For me and my friend Matt, however, it was not just another day. Sure, when it comes to people who carry guns and kill each other, I’ve been around the block once or twice. From Albuquerque, New Mexico to Rio de Janeiro in Brazil, I’ve run around with all sorts of violent people in violent contexts. It’s what I built my career on. But I had never so directly jumped into the middle of an active gun fight. Well, not one like this.


And the Bullets Fly

Enrique, our photojournalist, was driving the little white sedan I rented back in Mexico City. As he sped up the bumpy dirt road towards the municipal dump, I imagined the insurance claim I’d have to submit later on: “Vehicle damaged upon return, riddled with bullets.”


That seemed like a perfectly plausible outcome, in any case. When we arrived at the dump, we parked between a haphazard row of large pick-up trucks adorned with big white dove stickers and lettering that read “AUTODEFENSAS.” Some of them were plated with thick steel armor. Most had been hit with rifle rounds, but still looked like they might run.


Armored truck of the Autodefensas stationed at the battlefront (Photo: Miguel Villalobos)

What came next caused me to permanently lose my most trusted research partner.


For the previous three years, my friend Matt had been accompanying me on my yearly research adventures.

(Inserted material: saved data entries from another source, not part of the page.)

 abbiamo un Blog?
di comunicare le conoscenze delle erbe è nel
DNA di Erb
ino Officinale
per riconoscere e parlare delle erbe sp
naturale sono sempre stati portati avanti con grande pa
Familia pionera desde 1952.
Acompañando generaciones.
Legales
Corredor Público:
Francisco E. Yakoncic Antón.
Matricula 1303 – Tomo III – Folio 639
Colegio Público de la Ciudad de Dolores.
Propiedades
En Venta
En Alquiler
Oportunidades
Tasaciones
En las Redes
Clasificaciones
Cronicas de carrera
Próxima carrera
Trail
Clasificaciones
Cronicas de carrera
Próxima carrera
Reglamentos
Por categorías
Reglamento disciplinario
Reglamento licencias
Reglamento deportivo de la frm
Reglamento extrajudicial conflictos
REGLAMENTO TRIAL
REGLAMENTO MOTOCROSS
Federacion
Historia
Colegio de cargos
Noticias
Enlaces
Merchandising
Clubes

My usual method of inquiry, and the only thing that sets me apart from other scholars studying criminal violence, has been to simply immerse myself in those underworlds of criminality and violence that saner folks would rather avoid. Traveling with Matt—a truly gentle, truly giant man with a fantastic intellect—made these adventures so much less scary and more enjoyable. But now as we huddled behind our little rental car and weighed the boisterous urgings of militiamen to make a mad dash across fifty yards of dirt and debris perfectly exposed to enemy fire, Matt began to rethink his life goals.


I was the first to run. I ran fast. I ran for my life, and it felt exhilarating and terrible. The sun was bright hot. Sweat poured down my face. When I made it to the shelter of the dump’s barrier, a concrete wall extra-fortified with earth-packed truck tires, one of the militiamen tossed me an ice-cold can of Coors Light. It was probably the best-tasting beer I ever had.

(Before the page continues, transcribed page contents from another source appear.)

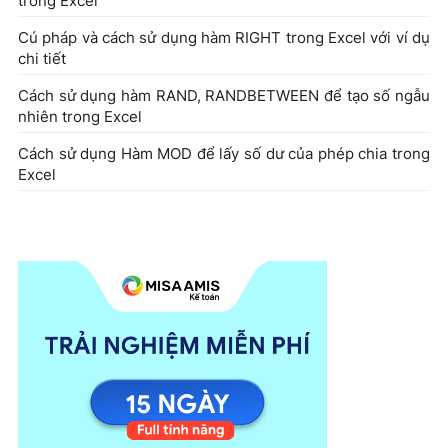
trong Excel
Cú pháp và cách sử dụng hàm RIGHT trong Excel với ví dụ
chi tiết
Cách sử dụng hàm RAND, RANDBETWEEN để tạo số ngẫu
nhiên trong Excel
Cách sử dụng Hàm MOD để lấy số dư của phép chia trong
Excel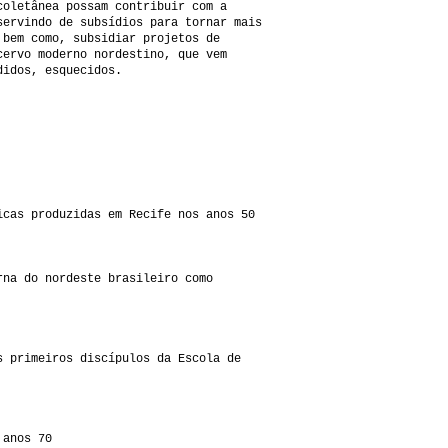
coletânea possam contribuir com a
servindo de subsídios para tornar mais
 bem como, subsidiar projetos de
cervo moderno nordestino, que vem
didos, esquecidos.
icas produzidas em Recife nos anos 50
rna do nordeste brasileiro como
s primeiros discípulos da Escola de
 anos 70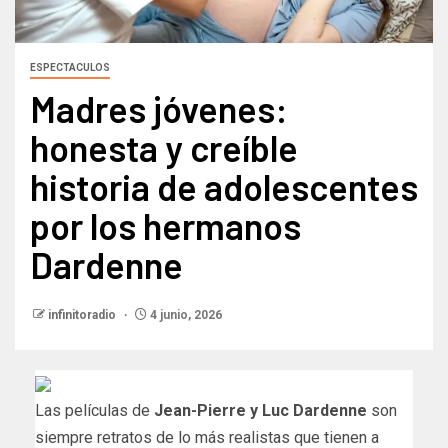
ESPECTACULOS
Madres jóvenes:
honesta y creíble
historia de adolescentes
por los hermanos
Dardenne
infinitoradio
4 junio, 2026
Las películas de
Jean-Pierre y Luc Dardenne
son
siempre retratos de lo más realistas que tienen a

Looking back at the car, I saw that Matt had hesitated. Everyone was screaming at him to run, and finally he did. But his wits had left him. Overcome with terror, he collapsed into a heap of sand right in the middle of the exposed stretch of dirt. I watched him bear crawl the rest of the way.


Mexican journalists run across an exposed area to reach a fortified entrenchment (Photo: Miguel Villalobos).

That night, Matt called his girlfriend, who he had been dating for several months. “I think we should married,” he told her over the phone. “I’m done with this running around.”


I couldn’t blame him. I have a hard time justifying all this war tourism myself, even though my career depends on it. For him, however, nothing could justify that bullet his mind’s eye saw in the blinding light of the afternoon sun, the one with his name so clearly sketched into its casing.


Waiting for the Assault

The following morning, Matt stayed in town while Enrique and I returned to the frontlines, where a peculiar thing was happening. A patrol of Mexican Army troops had driven into the mountains in the direction of the Jalisco Cartel, and they were ambushed. Five soldiers were injured, we were informed, before their commander ordered a hasty retreat. Their battered trucks flew past us just as we arrived at the dump.


“You think they’ll come back?” I asked a group of autodefensa militiamen, incredulous that the Army would so readily capitulate to a cartel ambush.


“Doubt it,” one of the men said, and the rest snickered. Sure enough, the soldiers didn’t come back.


Worse still, within twenty minutes of their retreat, radio came in from a nearby mountaintop surveillance station that the Jalisco cartel was mounting another attack. About a mile away, just beyond the bend in the mountain valley, four camo-green armored trucks fitted with turret-mounted .50 Cal machine guns formed a line and were revving their engines.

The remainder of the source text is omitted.